Sam Hooker | [log in to unmask]
Systems Architecture and Administration
Enterprise Technology Services
The University of Vermont
On 20120427 14:42 , Helen Read wrote:
> I have a PGP encrypted Macbook Pro (running Lion 10.7.1). I had
> previously decrypted the disk and uninstalled PGP before upgrading from
> Snow Leopard to Lion and then installing a newer Lion-compatible PGP
> (replacing a version that would not have worked with Lion) and
> re-encrypting the disk.
> I don't use this machine very much, and hadn't had it on in a while.

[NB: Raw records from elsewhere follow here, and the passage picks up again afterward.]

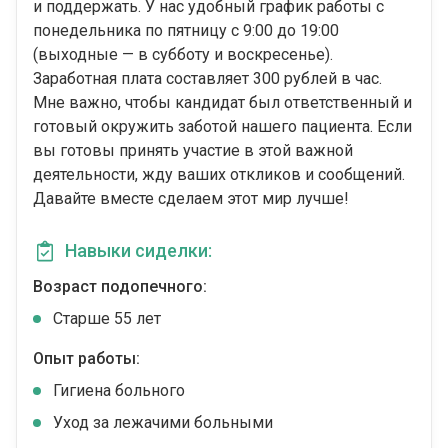
и поддержать. У нас удобный график работы с
понедельника по пятницу с 9:00 до 19:00
(выходные — в субботу и воскресенье).
Заработная плата составляет 300 рублей в час.
Мне важно, чтобы кандидат был ответственный и
готовый окружить заботой нашего пациента. Если
вы готовы принять участие в этой важной
деятельности, жду ваших откликов и сообщений.
Давайте вместе сделаем этот мир лучше!
Навыки сиделки:
Возраст подопечного:
Cтарше 55 лет
Опыт работы:
Гигиена больного
Уход за лежачими больными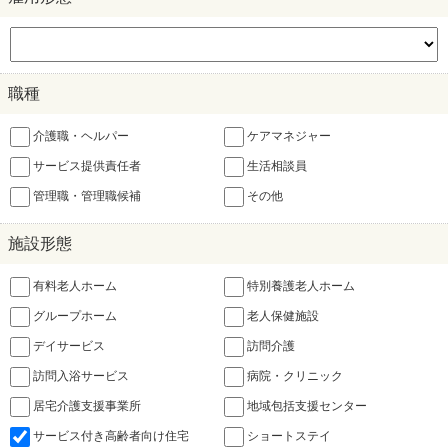
職種
介護職・ヘルパー
ケアマネジャー
サービス提供責任者
生活相談員
管理職・管理職候補
その他
施設形態
有料老人ホーム
特別養護老人ホーム
グループホーム
老人保健施設
デイサービス
訪問介護
訪問入浴サービス
病院・クリニック
居宅介護支援事業所
地域包括支援センター
サービス付き高齢者向け住宅
ショートステイ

> Today I turned it on and let it install a bunch of updates for the OS
> and various software, e.g. Java. It downloaded the updates and chugged
> through installing them, the progress bar got to 100%, and then there
> were some messages about writing files etc. Then I got a white screen
> with a spinning wheel, and in place of an Apple logo, there was (is) a
> circle with a line through it (see attached picture). I left for class
> and came back a couple of hours later to find it still in this
> condition. I powered it off and back on, and the Apple logo came up
> briefly, before reverting back to the international symbol for You Have
> Bricked Your Machine above the still spinning wheel.
> Questions --
> 1. Is it completely toasted? (This is more of a rhetorical question.)
> 2. Now what? Take it to the Depot, from whence it came?
> 3. What caused this? Did I accept an update that I wasn't supposed to
> and/or was I supposed to install a newer PGP first?
> 4. Fortunately this not my main computer, and does not have anything of
> importance on it (I have it mostly for learning about Macs, and I
> suppose bricking the thing is part of the learning process). But what is
> a typical user of a PGP encrypted Mac supposed to do about updates?
> Don't ever do them without checking with your IT support person first??